>>>

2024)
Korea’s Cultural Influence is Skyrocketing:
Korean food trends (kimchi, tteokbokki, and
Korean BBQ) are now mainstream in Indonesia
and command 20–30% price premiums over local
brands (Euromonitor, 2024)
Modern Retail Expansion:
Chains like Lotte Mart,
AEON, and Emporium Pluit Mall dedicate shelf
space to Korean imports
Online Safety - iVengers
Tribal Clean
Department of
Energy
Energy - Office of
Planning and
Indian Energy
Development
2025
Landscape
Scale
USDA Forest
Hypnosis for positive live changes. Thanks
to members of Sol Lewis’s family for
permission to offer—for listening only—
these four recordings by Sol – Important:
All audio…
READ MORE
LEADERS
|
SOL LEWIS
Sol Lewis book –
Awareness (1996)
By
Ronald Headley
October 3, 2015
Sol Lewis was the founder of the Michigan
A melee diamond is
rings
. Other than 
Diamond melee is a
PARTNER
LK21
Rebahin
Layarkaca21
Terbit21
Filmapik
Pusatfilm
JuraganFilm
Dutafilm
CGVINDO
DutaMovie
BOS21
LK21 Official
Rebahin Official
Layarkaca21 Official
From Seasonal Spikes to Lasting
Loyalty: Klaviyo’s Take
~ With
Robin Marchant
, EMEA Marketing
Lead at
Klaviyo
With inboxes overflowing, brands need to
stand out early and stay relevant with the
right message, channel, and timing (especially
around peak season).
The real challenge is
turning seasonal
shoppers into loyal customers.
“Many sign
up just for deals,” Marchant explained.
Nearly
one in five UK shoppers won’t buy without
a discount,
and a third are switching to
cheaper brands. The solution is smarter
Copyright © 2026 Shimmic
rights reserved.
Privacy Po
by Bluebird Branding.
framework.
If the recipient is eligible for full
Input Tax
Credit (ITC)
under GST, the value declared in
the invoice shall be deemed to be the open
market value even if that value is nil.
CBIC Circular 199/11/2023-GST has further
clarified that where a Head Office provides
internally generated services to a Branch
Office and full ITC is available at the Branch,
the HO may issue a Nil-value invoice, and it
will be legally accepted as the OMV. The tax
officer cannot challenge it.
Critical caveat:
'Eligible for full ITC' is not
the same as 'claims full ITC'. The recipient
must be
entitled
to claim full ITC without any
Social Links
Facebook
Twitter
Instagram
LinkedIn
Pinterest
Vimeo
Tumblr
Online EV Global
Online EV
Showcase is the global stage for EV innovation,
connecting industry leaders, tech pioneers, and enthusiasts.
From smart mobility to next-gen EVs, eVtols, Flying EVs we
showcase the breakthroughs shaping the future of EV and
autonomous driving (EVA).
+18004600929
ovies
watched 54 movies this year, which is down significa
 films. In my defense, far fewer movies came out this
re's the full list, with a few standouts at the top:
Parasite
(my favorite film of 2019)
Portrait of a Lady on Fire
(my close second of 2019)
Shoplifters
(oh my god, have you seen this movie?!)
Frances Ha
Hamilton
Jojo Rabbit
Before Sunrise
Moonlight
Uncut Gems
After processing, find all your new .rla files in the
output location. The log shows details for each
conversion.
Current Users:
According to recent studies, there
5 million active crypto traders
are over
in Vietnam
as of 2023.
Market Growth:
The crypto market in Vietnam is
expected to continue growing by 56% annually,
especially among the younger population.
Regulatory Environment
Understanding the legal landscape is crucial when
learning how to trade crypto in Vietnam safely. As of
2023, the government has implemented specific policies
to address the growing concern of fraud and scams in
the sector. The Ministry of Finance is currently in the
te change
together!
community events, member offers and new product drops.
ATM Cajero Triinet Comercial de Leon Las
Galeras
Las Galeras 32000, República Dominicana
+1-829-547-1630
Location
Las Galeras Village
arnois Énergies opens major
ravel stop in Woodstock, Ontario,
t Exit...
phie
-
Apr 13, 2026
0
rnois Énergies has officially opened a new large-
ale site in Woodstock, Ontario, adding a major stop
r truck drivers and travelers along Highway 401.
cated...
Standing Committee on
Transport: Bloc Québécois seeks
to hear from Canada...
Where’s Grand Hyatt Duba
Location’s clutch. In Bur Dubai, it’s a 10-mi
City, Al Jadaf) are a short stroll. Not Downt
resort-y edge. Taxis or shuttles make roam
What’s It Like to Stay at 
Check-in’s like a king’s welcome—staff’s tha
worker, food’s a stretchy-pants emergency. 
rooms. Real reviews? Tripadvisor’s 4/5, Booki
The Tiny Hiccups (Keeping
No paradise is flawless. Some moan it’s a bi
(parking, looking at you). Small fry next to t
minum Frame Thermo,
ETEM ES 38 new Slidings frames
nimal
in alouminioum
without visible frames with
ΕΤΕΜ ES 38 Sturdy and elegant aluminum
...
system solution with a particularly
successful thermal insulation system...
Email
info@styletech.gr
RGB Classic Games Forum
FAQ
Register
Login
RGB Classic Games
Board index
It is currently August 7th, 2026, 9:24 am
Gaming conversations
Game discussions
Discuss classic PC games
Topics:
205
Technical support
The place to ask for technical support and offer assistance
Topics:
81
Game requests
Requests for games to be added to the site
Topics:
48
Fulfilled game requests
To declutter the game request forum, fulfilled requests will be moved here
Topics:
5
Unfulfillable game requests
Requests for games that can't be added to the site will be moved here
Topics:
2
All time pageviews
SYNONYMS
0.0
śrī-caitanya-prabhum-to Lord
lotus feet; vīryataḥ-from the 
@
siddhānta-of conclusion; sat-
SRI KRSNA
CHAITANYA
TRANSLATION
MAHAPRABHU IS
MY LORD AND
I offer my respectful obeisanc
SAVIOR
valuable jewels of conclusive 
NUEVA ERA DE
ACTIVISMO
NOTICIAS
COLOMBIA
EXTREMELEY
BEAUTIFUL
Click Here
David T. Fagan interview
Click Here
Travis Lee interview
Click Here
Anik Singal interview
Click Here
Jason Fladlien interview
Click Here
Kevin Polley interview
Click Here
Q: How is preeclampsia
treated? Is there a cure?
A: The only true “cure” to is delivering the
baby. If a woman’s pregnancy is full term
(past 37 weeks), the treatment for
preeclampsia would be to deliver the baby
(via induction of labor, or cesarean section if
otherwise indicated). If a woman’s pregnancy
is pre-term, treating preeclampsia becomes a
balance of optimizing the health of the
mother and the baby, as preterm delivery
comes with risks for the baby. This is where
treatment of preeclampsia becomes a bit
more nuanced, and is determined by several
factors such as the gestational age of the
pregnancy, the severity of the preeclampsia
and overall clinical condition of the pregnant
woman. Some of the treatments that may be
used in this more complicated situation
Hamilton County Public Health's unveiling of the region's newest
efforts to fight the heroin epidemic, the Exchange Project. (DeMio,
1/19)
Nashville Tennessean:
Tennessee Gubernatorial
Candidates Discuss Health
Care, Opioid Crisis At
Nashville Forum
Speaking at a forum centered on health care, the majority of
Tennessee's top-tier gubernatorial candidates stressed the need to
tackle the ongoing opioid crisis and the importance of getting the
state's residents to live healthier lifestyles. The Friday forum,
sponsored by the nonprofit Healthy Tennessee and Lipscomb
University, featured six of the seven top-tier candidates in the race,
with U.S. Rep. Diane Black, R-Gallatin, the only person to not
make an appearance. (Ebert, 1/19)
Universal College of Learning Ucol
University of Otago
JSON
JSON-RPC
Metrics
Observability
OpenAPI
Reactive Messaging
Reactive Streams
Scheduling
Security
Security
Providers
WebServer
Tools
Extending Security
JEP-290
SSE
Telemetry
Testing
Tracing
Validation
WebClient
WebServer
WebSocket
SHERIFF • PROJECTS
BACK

<<<

> _WHAT YOU SHOULD DO_: Start at the first line of the data above. Stop after the line containing "Energy - Office of", reproducing each line exactly and adding nothing.

> _SOLUTION FOR THIS EXERCISE_:
2024)
Korea’s Cultural Influence is Skyrocketing:
Korean food trends (kimchi, tteokbokki, and
Korean BBQ) are now mainstream in Indonesia
and command 20–30% price premiums over local
brands (Euromonitor, 2024)
Modern Retail Expansion:
Chains like Lotte Mart,
AEON, and Emporium Pluit Mall dedicate shelf
space to Korean imports
Online Safety - iVengers
Tribal Clean
Department of
Energy
Energy - Office of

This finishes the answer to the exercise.